I've since let go of the expectation. I've stopped listening to the voice in my head. I've given myself permission to scale back workouts if I'm having an off day. I've given myself permission to be ok with only jogging three miles, knowing that one day the distance and the pace would come back.

It's been amazing how different I feel and how much quicker I've healed (although "healed" feels like the wrong word). In the past couple weeks, the distance, the pace, and even the muscle mass is coming back. It's been totally freeing to run without feeling like I have 20 pounds weights on my feet. There are times when I am totally amazed to have no pain. The weight, now, is coming off all of the sudden, too. It's like my body flipped a switch and I'm on track to being normal again for the first time in over a decade.

This autoimmune stuff, for me, went way beyond weight gain. It attacked my body. My feet would swell significantly after runs, my knees ached so I was unable to sleep, my hips flat out hurt and I had a difficult time regulating my breathing. What I mean by "healing" is allowing my joints and muscles to kind of recover...let the inflammation go down and the fluid drain (you could see the pockets of fluid in my knees after a run).

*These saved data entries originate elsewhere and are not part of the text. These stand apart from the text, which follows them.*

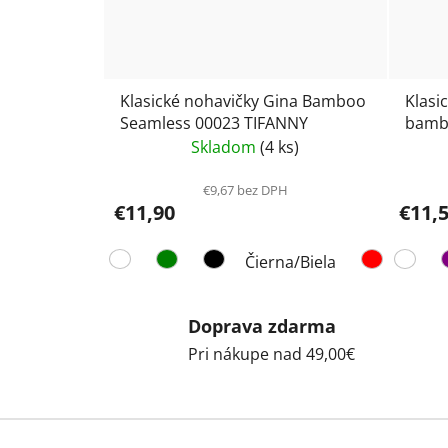
Klasické nohavičky Gina Bamboo
Klasi
Seamless 00023 TIFANNY
bambo
Skladom
(4 ks)
€9,67 bez DPH
€11,90
€11,
Čierna/Biela
Doprava zdarma
Pri nákupe nad 49,00€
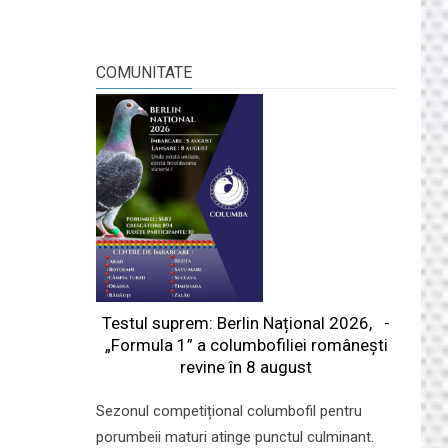
COMUNITATE
Testul suprem: Berlin Național 2026, -
„Formula 1” a columbofiliei româneşti
revine în 8 august
Sezonul competițional columbofil pentru
porumbeii maturi atinge punctul culminant.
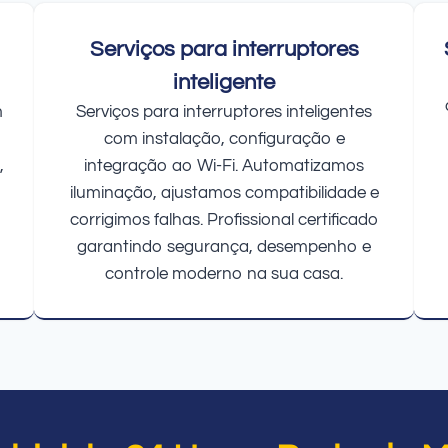
Serviços para interruptores
inteligente
m
Serviços para interruptores inteligentes
com instalação, configuração e
,
integração ao Wi-Fi. Automatizamos
iluminação, ajustamos compatibilidade e
corrigimos falhas. Profissional certificado
garantindo segurança, desempenho e
controle moderno na sua casa.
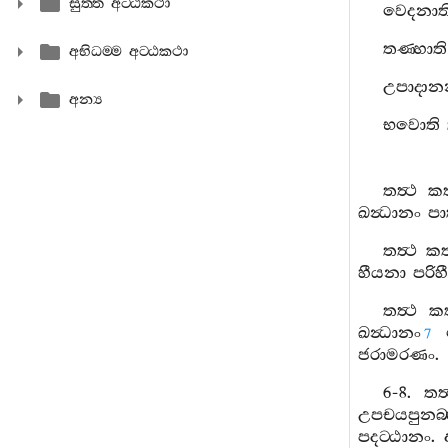
සුත‍්ත අට‍්ඨකථා
වෙදනාත
තණ‍්හාති
අභිධම‍්ම අට‍්ඨකථා
උපාදානන‍
අන්‍ය
භවොති
තත්‍ථ
ක
ඛන්‍ධානං
ප
තත්‍ථ
ක
හීයනා
පරිහ
තත්‍ථ
ක
ඛන්‍ධානං
7
ජරාමරණං
.
6-8.
තත්
උපචයපුනබ‍්
පදට‍්ඨානං
.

I'm not saying stop running for a while (I never stopped, just scaled way back). I'm not saying don't do the marathon. What I am saying is that you need to acknowledge that you have an autoimmune issue that has systemic implications, so until that's all simmered down, go easy on yourself.


----------



## EricaH (Mar 5, 2012)

Joplin1975- I write this with tears streaming down my face because I know how right you are. I hear that same voice and I feel those same pains. I try and write off my aches and pains as aging when I know I have a much bigger issue. I hurt...A LOT. Almost to the point where I dread running now and that has never happened. I am now battling the "air hunger" and my pace is pathetic but I'm just not programmed to quit. I know I need to scale back and run for fun again, not to train. I just feel like I have given so much of myself to this disease and I don't want to give up one more thing. I lost my spontaneity to my fatigue. I lost my figure and ability to wear my clothes and dress how I want. I lost the notion that I am a healthy person. I traded in my happy-go-lucky attitude for one that is pretty depressing. I do not want to lose my identity as a runner since it is something I have been doing since jr. High.

But you are right, I need to let my body heal itself. I hate all of this. I have some hard decisions to make.


----------



## joplin1975 (Jul 21, 2011)

If we "ran into" each other a year ago, I would have said the same thing...exactly the same thing. The air hunger too, yup. The aches and pains...the dread of workouts...the clothes not fitting. Everything.

I've never run a marathon so I don't want to give you the impression that I'm an elite runner, but I try to log 25-30 miles a week and liked to fool around with 10 or 15ks. I have a favorite six mile loop and during my worst, I just told myself to jog as long as I could and then walk the rest. WALK. ACK! The idea made me want to vomit. But really, it wasn't until I started doing that that my body "gave" back to me and said THANK YOU.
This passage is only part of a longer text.